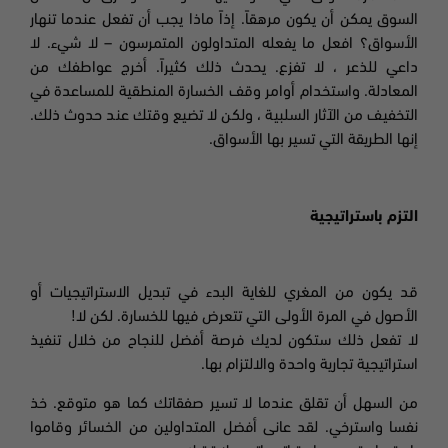
السوق يمكن أن يكون مرهقاً. إذاً ماذا يجب أن تفعل عندما تنهار
الأسواق؟ افعل ما يفعله المتداولون المتمرسون – لا شيء. لا
داعي للذعر ، لا تفزع. يحدث ذلك
كثيراً. أخرج عواطفك من
المعادلة. واستخدام أوامر وقف الخسارة المنطقية للمساعدة في
التخفيف من الآثار السلبية ، ولكن لا تضيع وقتك عند حدوث ذلك.
إنها الطريقة التي تسير بها الأسواق.
التزم باستراتيجية
قد يكون من المغري للغاية البدء في تبديل الاستراتيجيات أو
الأصول في المرة الأولى التي تتعرض فيها للخسارة. لكن لا!
لا تفعل ذلك ستكون لديك فرصة أفضل للنجاح من خلال تنفيذ
استراتيجية تجارية واحدة والالتزام بها.
من السهل أن تقلق عندما لا تسير صفقاتك كما هو متوقع. خذ
نفسا واسترخي. لقد عانى أفضل المتداولين من الخسائر وقاموا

########################################

TASK BRIEF |
An exact copy of each entry is required, minus the pictures.

SOLUTION FOR THIS EXERCISE |
السوق يمكن أن يكون مرهقاً. إذاً ماذا يجب أن تفعل عندما تنهار
الأسواق؟ افعل ما يفعله المتداولون المتمرسون – لا شيء. لا
داعي للذعر ، لا تفزع. يحدث ذلك
كثيراً. أخرج عواطفك من
المعادلة. واستخدام أوامر وقف الخسارة المنطقية للمساعدة في
التخفيف من الآثار السلبية ، ولكن لا تضيع وقتك عند حدوث ذلك.
إنها الطريقة التي تسير بها الأسواق.
التزم باستراتيجية
قد يكون من المغري للغاية البدء في تبديل الاستراتيجيات أو
الأصول في المرة الأولى التي تتعرض فيها للخسارة. لكن لا!
لا تفعل ذلك ستكون لديك فرصة أفضل للنجاح من خلال تنفيذ
استراتيجية تجارية واحدة والالتزام بها.
من السهل أن تقلق عندما لا تسير صفقاتك كما هو متوقع. خذ
نفسا واسترخي. لقد عانى أفضل المتداولين من الخسائر وقاموا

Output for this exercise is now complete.